Read-only filesystems in Docker and Kubernetes

You should harden your containerized workloads to minimize the attack surface of your overall application. Paying close attention while building your container images and applying proven patterns will reduce the risk of an attack while running your application in production. One of the simple practices to apply is setting the filesystem of your containers to read-only, and that’s exactly what we will cover in this article.

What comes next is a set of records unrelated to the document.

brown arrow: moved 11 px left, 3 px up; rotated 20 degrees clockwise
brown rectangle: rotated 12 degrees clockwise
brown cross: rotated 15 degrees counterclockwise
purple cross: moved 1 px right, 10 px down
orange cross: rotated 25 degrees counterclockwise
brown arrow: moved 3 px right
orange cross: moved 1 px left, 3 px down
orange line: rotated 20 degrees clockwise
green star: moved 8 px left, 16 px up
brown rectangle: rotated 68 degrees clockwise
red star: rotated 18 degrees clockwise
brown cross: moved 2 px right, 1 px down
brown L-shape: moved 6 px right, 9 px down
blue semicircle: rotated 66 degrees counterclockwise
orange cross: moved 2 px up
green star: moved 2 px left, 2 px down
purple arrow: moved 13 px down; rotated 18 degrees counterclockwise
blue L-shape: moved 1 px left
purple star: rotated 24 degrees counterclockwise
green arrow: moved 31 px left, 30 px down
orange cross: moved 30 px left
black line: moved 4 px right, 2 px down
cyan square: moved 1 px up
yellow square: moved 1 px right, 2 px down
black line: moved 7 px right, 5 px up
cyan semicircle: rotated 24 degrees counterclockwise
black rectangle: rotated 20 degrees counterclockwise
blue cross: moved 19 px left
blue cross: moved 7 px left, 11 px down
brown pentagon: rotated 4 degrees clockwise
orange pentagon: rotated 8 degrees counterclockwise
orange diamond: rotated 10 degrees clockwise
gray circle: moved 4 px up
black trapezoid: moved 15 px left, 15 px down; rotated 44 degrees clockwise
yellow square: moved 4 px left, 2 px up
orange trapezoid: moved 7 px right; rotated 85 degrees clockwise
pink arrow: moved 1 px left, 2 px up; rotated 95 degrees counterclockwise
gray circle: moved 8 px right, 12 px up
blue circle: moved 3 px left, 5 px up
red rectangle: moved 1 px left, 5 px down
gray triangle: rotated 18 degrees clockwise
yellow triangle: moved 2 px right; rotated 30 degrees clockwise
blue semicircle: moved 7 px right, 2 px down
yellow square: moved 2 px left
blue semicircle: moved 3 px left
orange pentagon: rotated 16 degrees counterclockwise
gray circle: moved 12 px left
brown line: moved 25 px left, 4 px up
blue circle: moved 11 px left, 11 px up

Read-only filesystems in Docker

Docker and compliant CLIs offer the read-only flag, which we can use when mounting the container’s filesystem as read-only. Let’s try it! Let’s start a new container from the official ubuntu image with an interactive TTY, to verify that the filesystem is read-only. The following docker run command uses -it (creates an interactive pseudo TTY and ensures STDIN is kept open) and --rm (removes the container automatically once exited):

docker run -it --rm --read-only ubuntu

root@9a3d486f6eda:/# mkdir app
mkdir: cannot create directory 'app': Read-only file system
root@9a3d486f6eda:/#

So far, so good. We got a new Ubuntu container. We can try to do some modifications to the filesystem e.g., creating new directories or modifying existing filesystem content. No matter which operation you try, the operating system will prevent changes and print the hint shown in the snippet above. This will work for some containerized workloads. However, the chances are good that containerized applications have to write information to the filesystem. Think of files to do state-locking or pid files. There are numerous reasons why applications may have to write to a specific location. A good example is NGINX, the popular webserver. Let’s try to start NGINX with and setting the filesystem to read-only:

# start the container with read-only fs
docker run -d -p 8080:80 --read-only nginx:alpine
58620670b568c4675d450fe947191b12c7d174e790f8e3617b171fee22767b92

# grab logs from the container
docker logs 5862
/docker-entrypoint.sh: /docker-entrypoint.d/ is not empty, will attempt to perform configuration
/docker-entrypoint.sh: Looking for shell scripts in /docker-entrypoint.d/
/docker-entrypoint.sh: Launching /docker-entrypoint.d/10-listen-on-ipv6-by-default.sh
10-listen-on-ipv6-by-default.sh: info: can not modify /etc/nginx/conf.d/default.conf (read-only file system?)
/docker-entrypoint.sh: Launching /docker-entrypoint.d/20-envsubst-on-templates.sh
/docker-entrypoint.sh: Launching /docker-entrypoint.d/30-tune-worker-processes.sh
/docker-entrypoint.sh: Configuration complete; ready for start up
2021/10/19 06:39:51 [emerg] 1#1: mkdir() "/var/cache/nginx/client_temp" failed (30: Read-only file system)
nginx: [emerg] mkdir() "/var/cache/nginx/client_temp" failed (30: Read-only file system)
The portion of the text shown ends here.